Critics say pseudoscience is creeping into science funding and education. In 2017, Vardhan decided to fund research at the prestigious Indian Institute of Technology here to validate claims that panchagavya, a concoction that includes cow urine and dung, is a remedy for a wide array of ailments—a notion many scientists dismiss. And in January 2018, higher education minister Satya Pal Singh dismissed Charles Darwin’s evolution theory and threatened to remove it from school and college curricula. “Nobody, including our ancestors, in written or oral [texts], has said that they ever saw an ape turning into a human being,” Singh said.

Those remarks triggered a storm of protest; in a rare display of unity, India’s three premier science academies said removing evolution from school curricula, or diluting it with “non-scientific explanations or myths,” would be “a retrograde step.” In other instances, too, scientists are pushing back against the growing tide of pseudoscience. But doing so can be dangerous. In the past 5 years, four prominent fighters against superstition and pseudoscientific ideas and practices have been murdered, including Narendra Dabholkar, a physician, and M. M. Kalburgi, former vice-chancellor of Kannada University in Hampi. Ongoing police investigations have linked their killers to Hindu fundamentalist organizations.

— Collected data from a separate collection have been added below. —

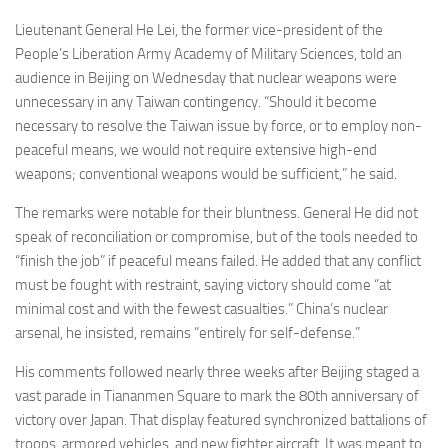
Lieutenant General He Lei, the former vice-president of the
People’s Liberation Army Academy of Military Sciences, told an
audience in Beijing on Wednesday that nuclear weapons were
unnecessary in any Taiwan contingency. “Should it become
necessary to resolve the Taiwan issue by force, or to employ non-
peaceful means, we would not require extensive high-end
weapons; conventional weapons would be sufficient,” he said.
The remarks were notable for their bluntness. General He did not
speak of reconciliation or compromise, but of the tools needed to
“finish the job” if peaceful means failed. He added that any conflict
must be fought with restraint, saying victory should come “at
minimal cost and with the fewest casualties.” China’s nuclear
arsenal, he insisted, remains “entirely for self-defense.”
His comments followed nearly three weeks after Beijing staged a
vast parade in Tiananmen Square to mark the 80th anniversary of
victory over Japan. That display featured synchronized battalions of
troops, armored vehicles, and new fighter aircraft. It was meant to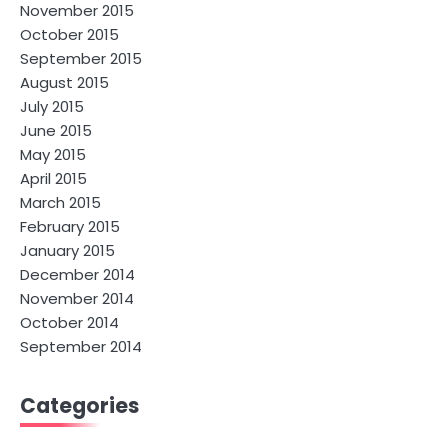
November 2015
October 2015
September 2015
August 2015
July 2015
June 2015
May 2015
April 2015
March 2015
February 2015
January 2015
December 2014
November 2014
October 2014
September 2014
Categories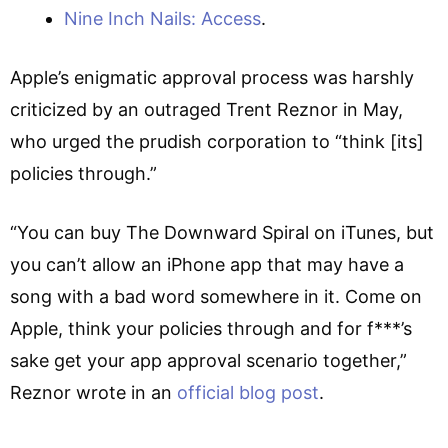
Nine Inch Nails: Access
.
Apple’s enigmatic approval process was harshly
criticized by an outraged Trent Reznor in May,
who urged the prudish corporation to “think [its]
policies through.”
“You can buy The Downward Spiral on iTunes, but
you can’t allow an iPhone app that may have a
song with a bad word somewhere in it. Come on
Apple, think your policies through and for f***’s
sake get your app approval scenario together,”
Reznor wrote in an
official blog post
.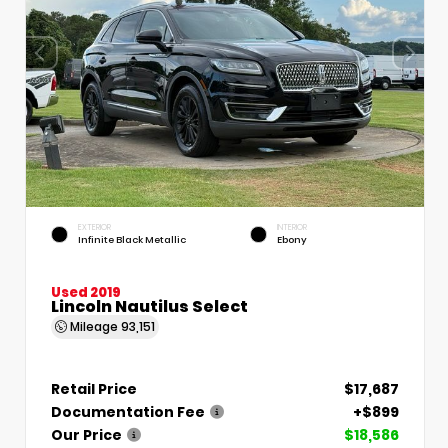
EXTERIOR
INTERIOR
Infinite Black Metallic
Ebony
Used 2019
Lincoln Nautilus Select
Mileage
93,151
Retail Price
$17,687
Documentation Fee
+$899
Our Price
$18,586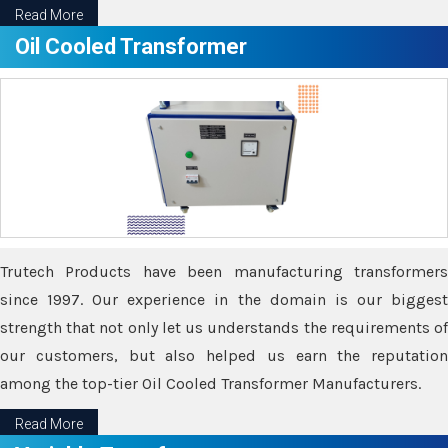
Read More
Oil Cooled Transformer
Trutech Products have been manufacturing transformers
since 1997. Our experience in the domain is our biggest
strength that not only let us understands the requirements of
our customers, but also helped us earn the reputation
among the top-tier Oil Cooled Transformer Manufacturers.
Read More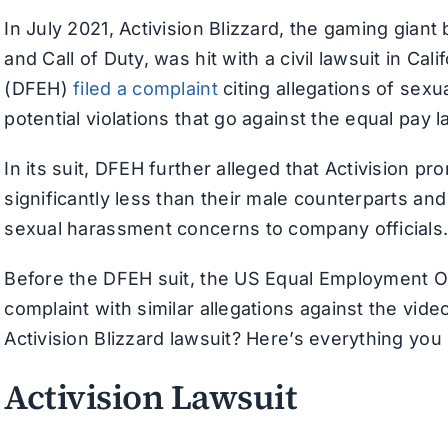
In July 2021, Activision Blizzard, the gaming gian
and Call of Duty, was hit with a civil lawsuit in 
(DFEH)
filed a complaint
citing allegations of sex
potential violations that go against the equal pay l
In its suit, DFEH further alleged that Activision
significantly less than their male counterparts an
sexual harassment concerns to company officials
Before the DFEH suit, the US Equal Employment 
complaint with similar allegations against the vide
Activision Blizzard lawsuit? Here’s everything yo
Activision Lawsuit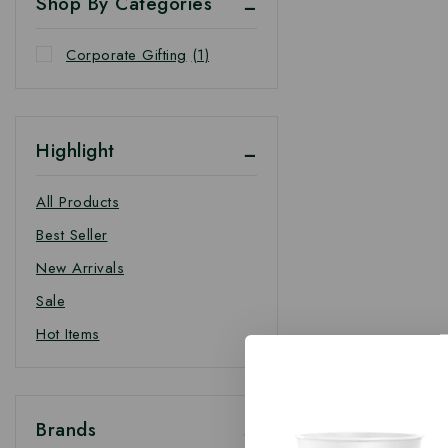
Shop By Categories
Corporate Gifting
(1)
Highlight
All Products
Best Seller
New Arrivals
Sale
Hot Items
Brands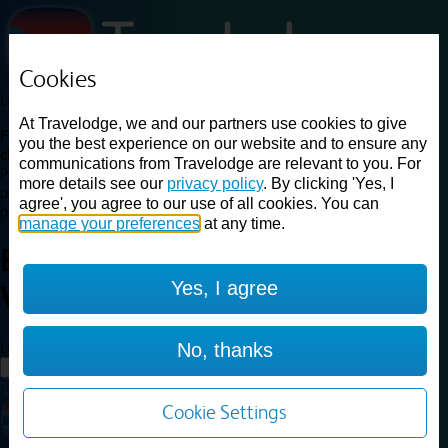
Cookies
Loading...
At Travelodge, we and our partners use cookies to give
Find a good deal on budget friendly rooms in the UK with
you the best experience on our website and to ensure any
cheap rates in central, beach and countryside locations.
Best
communications from Travelodge are relevant to you. For
Price Finder shows our best available rates for two of our most
more details see our
privacy policy
. By clicking 'Yes, I
popular room types: Double and Family rooms. For other room types,
agree', you agree to our use of all cookies. You can
please visit the hotel pages.
manage your preferences
at any time.
Best prices for
hotels in
Fort
Yes, I agree
William
Fort William
Loading...
No, thanks
Load More
Cookie Settings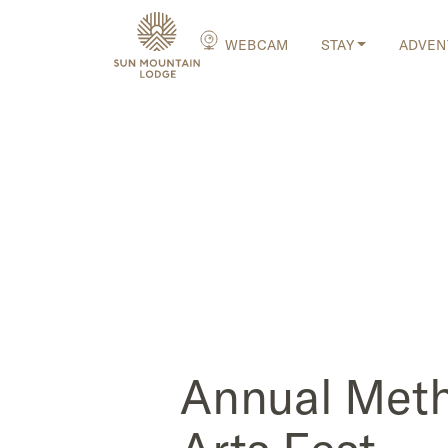
WEBCAM
STAY
ADVEN
Annual Met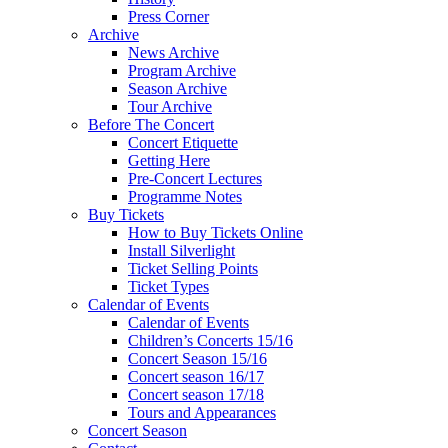
Press Corner
Archive
News Archive
Program Archive
Season Archive
Tour Archive
Before The Concert
Concert Etiquette
Getting Here
Pre-Concert Lectures
Programme Notes
Buy Tickets
How to Buy Tickets Online
Install Silverlight
Ticket Selling Points
Ticket Types
Calendar of Events
Calendar of Events
Children’s Concerts 15/16
Concert Season 15/16
Concert season 16/17
Concert season 17/18
Tours and Appearances
Concert Season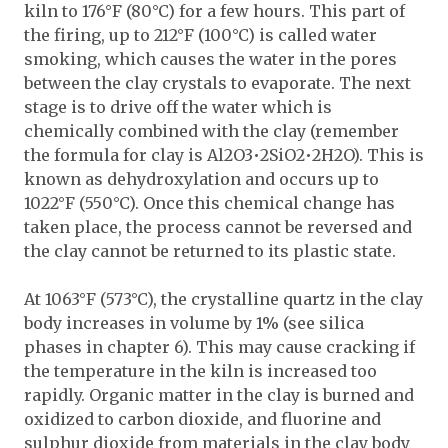
kiln to 176°F (80°C) for a few hours. This part of
the firing, up to 212°F (100°C) is called water
smoking, which causes the water in the pores
between the clay crystals to evaporate. The next
stage is to drive off the water which is
chemically combined with the clay (remember
the formula for clay is Al2O3•2SiO2•2H2O). This is
known as dehydroxylation and occurs up to
1022°F (550°C). Once this chemical change has
taken place, the process cannot be reversed and
the clay cannot be returned to its plastic state.
At 1063°F (573°C), the crystalline quartz in the clay
body increases in volume by 1% (see silica
phases in chapter 6). This may cause cracking if
the temperature in the kiln is increased too
rapidly. Organic matter in the clay is burned and
oxidized to carbon dioxide, and fluorine and
sulphur dioxide from materials in the clay body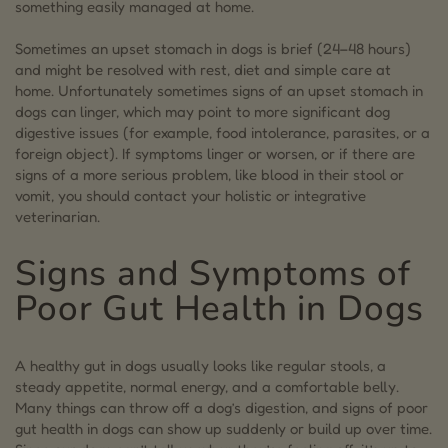
something easily managed at home.
10.7.
How long to let dogs’ stomach settle?
Sometimes an upset stomach in dogs is brief (24–48 hours)
and might be resolved with rest, diet and simple care at
11.
Bringing Your Dog’s Gut Back In Balance
home. Unfortunately sometimes signs of an upset stomach in
12.
Angela Ardolino
dogs can linger, which may point to more significant dog
digestive issues (for example, food intolerance, parasites, or a
foreign object). If symptoms linger or worsen, or if there are
signs of a more serious problem, like blood in their stool or
vomit, you should contact your holistic or integrative
veterinarian.
Signs and Symptoms of
Poor Gut Health in Dogs
A healthy gut in dogs usually looks like regular stools, a
steady appetite, normal energy, and a comfortable belly.
Many things can throw off a dog’s digestion, and signs of poor
gut health in dogs can show up suddenly or build up over time.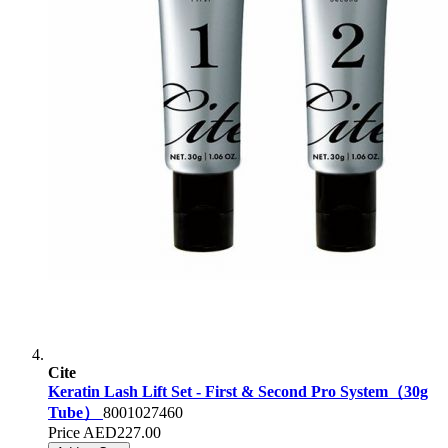
Cite
Keratin Lash Lift Set - First & Second Pro System（30g
Tube）
8001027460
Price
AED227.00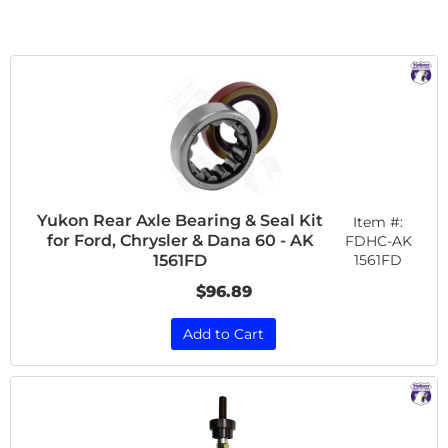
Yukon Rear Axle Bearing & Seal Kit
Item #:
for Ford, Chrysler & Dana 60 - AK
FDHC-AK
1561FD
1561FD
$96.89
Add to Cart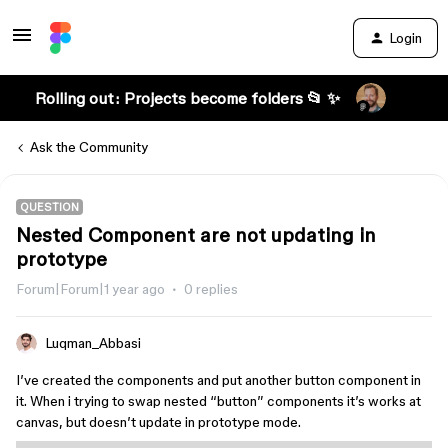
Login
Rolling out: Projects become folders 📂 ✨
Ask the Community
QUESTION
Nested Component are not updating in
prototype
Forum|Forum|1 year ago
0 replies
Luqman_Abbasi
I’ve created the components and put another button component in
it. When i trying to swap nested “button” components it’s works at
canvas, but doesn’t update in prototype mode.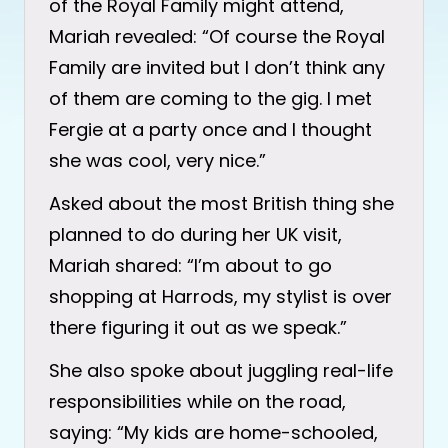
of the Royal Family might attend,
Mariah revealed: “Of course the Royal
Family are invited but I don’t think any
of them are coming to the gig. I met
Fergie at a party once and I thought
she was cool, very nice.”
Asked about the most British thing she
planned to do during her UK visit,
Mariah shared: “I’m about to go
shopping at Harrods, my stylist is over
there figuring it out as we speak.”
She also spoke about juggling real-life
responsibilities while on the road,
saying: “My kids are home-schooled,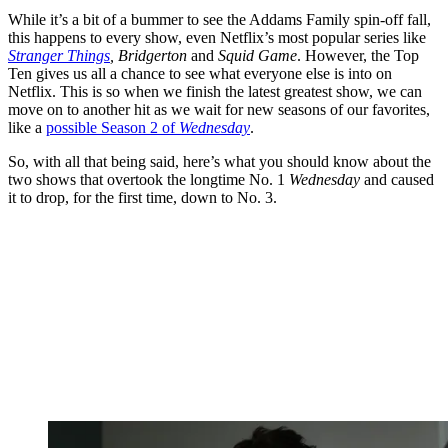
While it’s a bit of a bummer to see the Addams Family spin-off fall,
this happens to every show, even Netflix’s most popular series like
Stranger Things
, Bridgerton
and
Squid Game
. However, the Top
Ten gives us all a chance to see what everyone else is into on
Netflix. This is so when we finish the latest greatest show, we can
move on to another hit as we wait for new seasons of our favorites,
like a
possible Season 2 of
Wednesday
.
So, with all that being said, here’s what you should know about the
two shows that overtook the longtime No. 1
Wednesday
and caused
it to drop, for the first time, down to No. 3.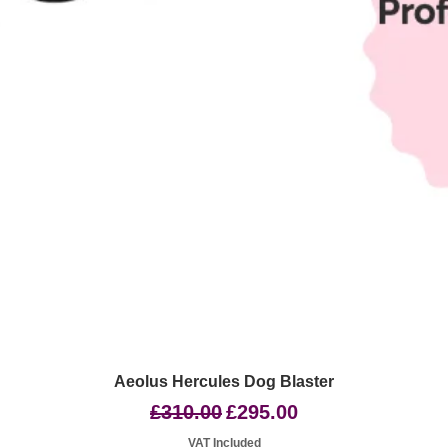
Quick View
Aeolus Hercules Dog Blaster
Regular Price
Sale Price
£310.00
£295.00
VAT Included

Some Indian scientists may be susceptible to nonscientific beliefs because they view science as a 9-to-5 job, says Ashok Sahni, a renowned paleontologist and emeritus professor at Panjab University in Chandigarh. “Their religious beliefs don’t dovetail with science,” he says, and outside working hours those beliefs may hold sway. A tradition of deference to teachers and older persons may also play a role, he adds. “Freedom to question authority, to question writings, that’s [an] intrinsic part of science,” Ramakrishnan adds. Rather than focusing on the past, India should focus on its scientific future, he says—and drastically hike its research funding.

The grip of Hindu nationalism on Indian society is about to be tested. Two dozen opposition parties have joined forces against Modi for elections that will be held before the end of May. A loss by Modi would bring “some change,” says Prabir Purkayastha, vice president of the All India People’s Science Network in Madurai, a liberal science advocacy movement with some 400,000 members across the country that opposes VIBHA’s ideology. But the tide of pseudoscience may not retreat quickly, he says. “I don’t think this battle is going to die down soon, because institutions have been weakened and infected.”